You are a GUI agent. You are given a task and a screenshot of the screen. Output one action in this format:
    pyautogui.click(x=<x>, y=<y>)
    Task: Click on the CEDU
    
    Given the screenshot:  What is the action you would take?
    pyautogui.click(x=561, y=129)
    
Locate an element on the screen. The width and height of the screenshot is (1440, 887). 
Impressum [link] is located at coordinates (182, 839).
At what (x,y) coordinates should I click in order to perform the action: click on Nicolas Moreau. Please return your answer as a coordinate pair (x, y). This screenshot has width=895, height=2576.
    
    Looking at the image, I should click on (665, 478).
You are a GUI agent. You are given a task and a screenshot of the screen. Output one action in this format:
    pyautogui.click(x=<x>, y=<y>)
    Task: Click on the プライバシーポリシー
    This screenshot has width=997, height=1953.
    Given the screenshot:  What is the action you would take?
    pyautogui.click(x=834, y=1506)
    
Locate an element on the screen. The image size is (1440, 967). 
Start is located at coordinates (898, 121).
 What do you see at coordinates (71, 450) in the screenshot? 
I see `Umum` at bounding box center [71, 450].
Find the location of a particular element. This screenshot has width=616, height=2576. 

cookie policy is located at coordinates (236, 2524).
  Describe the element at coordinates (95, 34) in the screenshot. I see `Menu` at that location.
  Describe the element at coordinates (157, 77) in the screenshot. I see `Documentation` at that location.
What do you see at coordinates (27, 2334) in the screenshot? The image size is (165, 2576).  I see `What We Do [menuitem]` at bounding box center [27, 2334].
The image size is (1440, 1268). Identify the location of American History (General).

________

[To do]:
Return all of the data above verbatim.

[Exercise solution]:
You are a GUI agent. You are given a task and a screenshot of the screen. Output one action in this format:
    pyautogui.click(x=<x>, y=<y>)
    Task: Click on the CEDU
    
    Given the screenshot:  What is the action you would take?
    pyautogui.click(x=561, y=129)
    
Locate an element on the screen. The width and height of the screenshot is (1440, 887). 
Impressum [link] is located at coordinates (182, 839).
At what (x,y) coordinates should I click in order to perform the action: click on Nicolas Moreau. Please return your answer as a coordinate pair (x, y). This screenshot has width=895, height=2576.
    
    Looking at the image, I should click on (665, 478).
You are a GUI agent. You are given a task and a screenshot of the screen. Output one action in this format:
    pyautogui.click(x=<x>, y=<y>)
    Task: Click on the プライバシーポリシー
    This screenshot has width=997, height=1953.
    Given the screenshot:  What is the action you would take?
    pyautogui.click(x=834, y=1506)
    
Locate an element on the screen. The image size is (1440, 967). 
Start is located at coordinates (898, 121).
 What do you see at coordinates (71, 450) in the screenshot? 
I see `Umum` at bounding box center [71, 450].
Find the location of a particular element. This screenshot has width=616, height=2576. 

cookie policy is located at coordinates (236, 2524).
  Describe the element at coordinates (95, 34) in the screenshot. I see `Menu` at that location.
  Describe the element at coordinates (157, 77) in the screenshot. I see `Documentation` at that location.
What do you see at coordinates (27, 2334) in the screenshot? The image size is (165, 2576).  I see `What We Do [menuitem]` at bounding box center [27, 2334].
The image size is (1440, 1268). Identify the location of American History (General).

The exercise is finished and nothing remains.